Employers often associate a lack of integrity with counterproductive workplace behaviors, including theft and workplace violence. As a result, employers may be tempted to subject employees and applicants to so-called integrity tests. According to the U.S. Office of Personnel Management, “integrity testing” is a “specific type of personality test designed to assess an applicant’s tendency to be honest, trustworthy, and dependable.”
Problems can arise when an employer includes questions on an integrity test that may require an applicant to reveal personal information regarding his or her protected class or regarding an actual or perceived medical impairment. In those instances, the employer could be violating federal antidiscrimination laws by mandating such a test.
Recently, the U.S. Equal Employment Opportunity Commission (EEOC) was asked by a companythat “conducts integrity testing of employment applicants for third parties” to comment on the lawfulness of specific questions included in an integrity test. The test at issue asked applicants: (1) to describe their current use of methamphetamines; (2) to describe their current use of illegal, non-prescription drugs while at work; and (3) whether they would “take things from their employer without permission to get even [with the employer] if they felt that the employer (either the company or their boss) was treating them unfairly.” The EEOC issued an informal discussion letter in response to the inquiry.
Upon review, the EEOC first opined that because the test questions “do not ask applicants to disclose their arrest or conviction history,” they do not implicate liability under Title VII of the Civil Rights Act of 1964 related to discriminatory use of criminal history information. Title VII does not prohibit employers from asking applicants about current illegal drug use or the illegal use of non-prescription drugs at work. Nor does it preclude an employer from asking an applicant hypothetical questions about how the applicant might react in situations that may involve illegal activity.
However, the EEOC was careful to point out that an employer still may violate Title VII if the evidence indicates that an integrity test was “designed, intended, or used” to discriminate against certain applicants because of protected characteristics. Further, such a test can violate Title VII if the results are adjusted or altered to screen out certain applicants in protected categories.
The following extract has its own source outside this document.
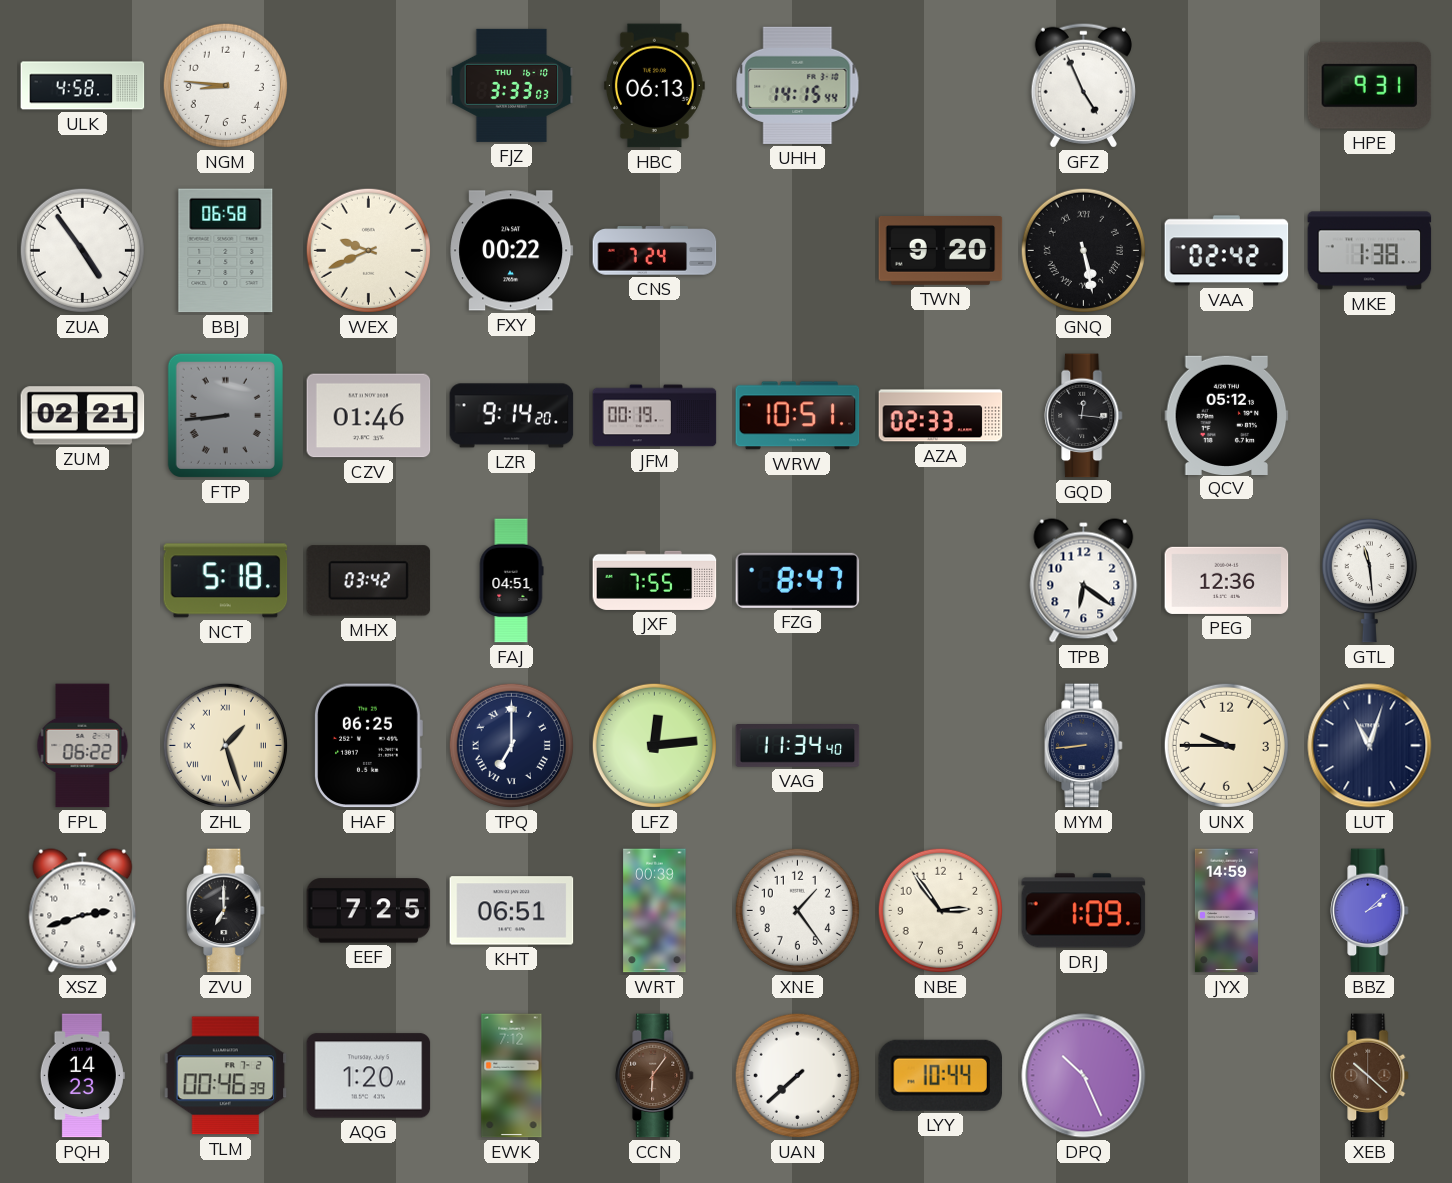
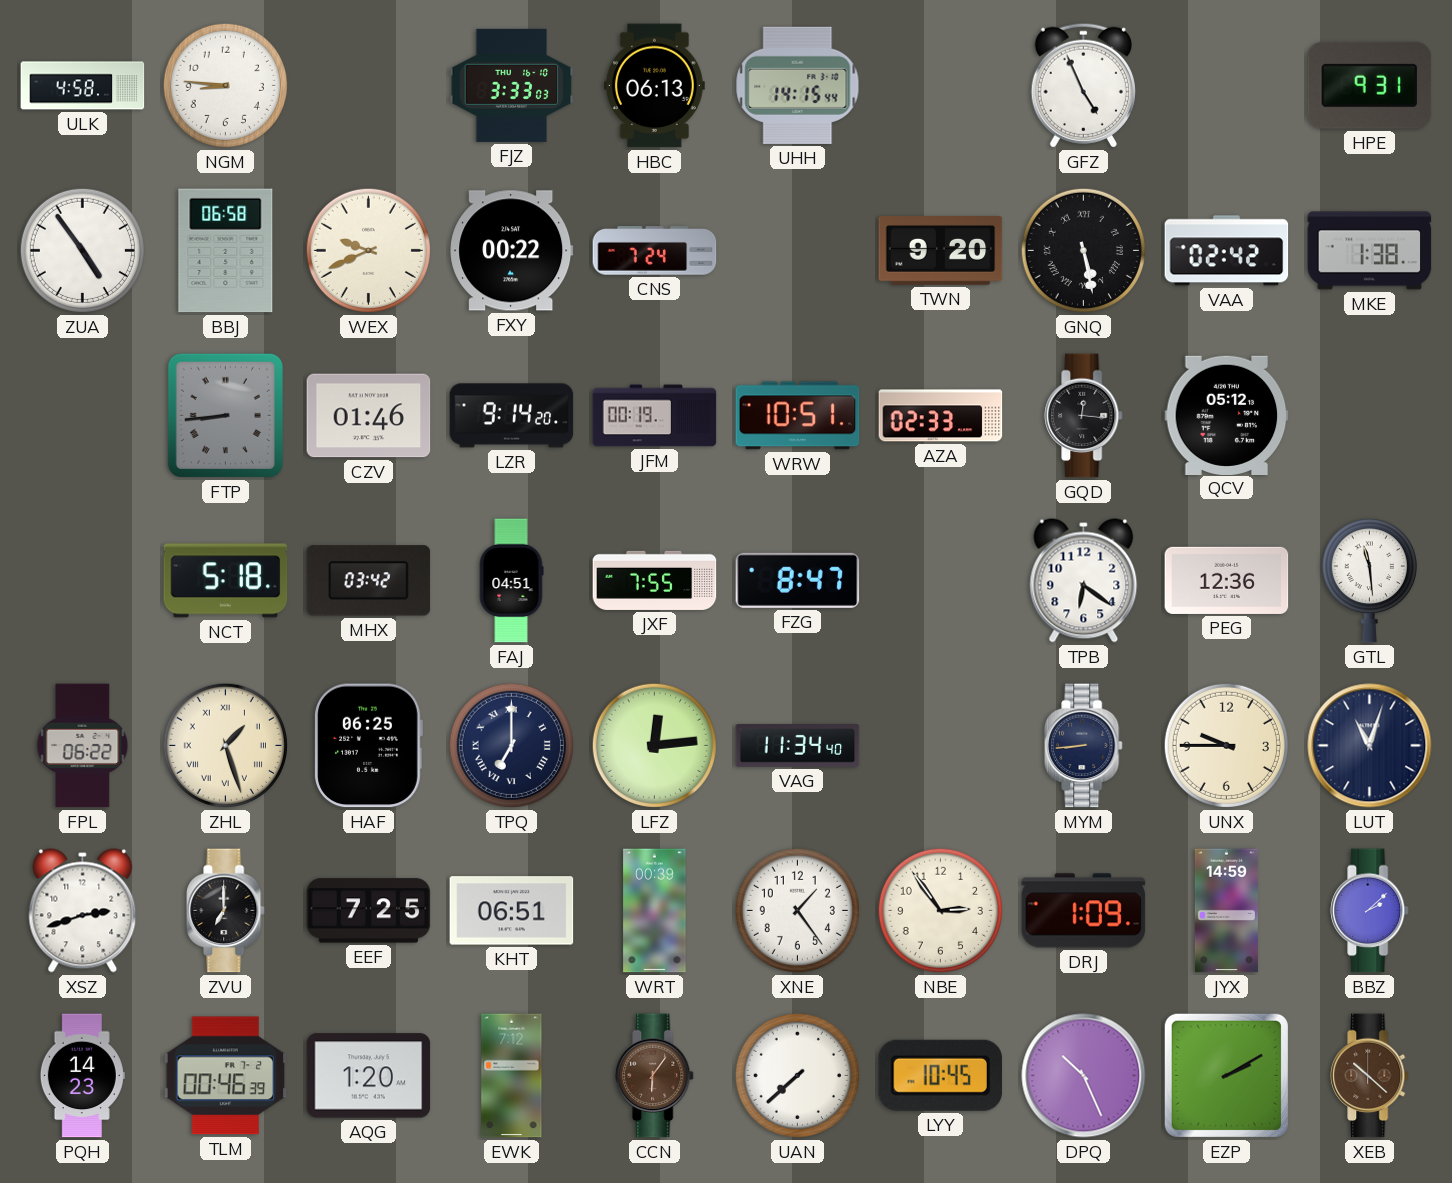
ZUM: 02:21 -> none
LYY: 10:44 -> 10:45
EZP: none -> 2:10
The EEOC then indicated that the subject integrity test also would not violate the Americans with Disabilities Act (ADA). While pre-employment tests may not ask disability-related questions or questions that are likely to elicit information about a disability, the ADA does not protect individuals who currently are using drugs illegally. Therefore, an inquiry on that issue does not violate the statute. However, questions related to past drug addiction, use, or treatment, would, in fact, be viewed by the EEOC as violating the ADA’s prohibition on disability-related questions.
While an informal discussion letter from the EEOC does not constitute an official opinion, it indicates the position of the EEOC on a specific set of circumstances. Because the letter also sets forth certain circumstances in which the EEOC would hold differently, it is an important roadmap for employers that are inclined to use integrity testing in their application process.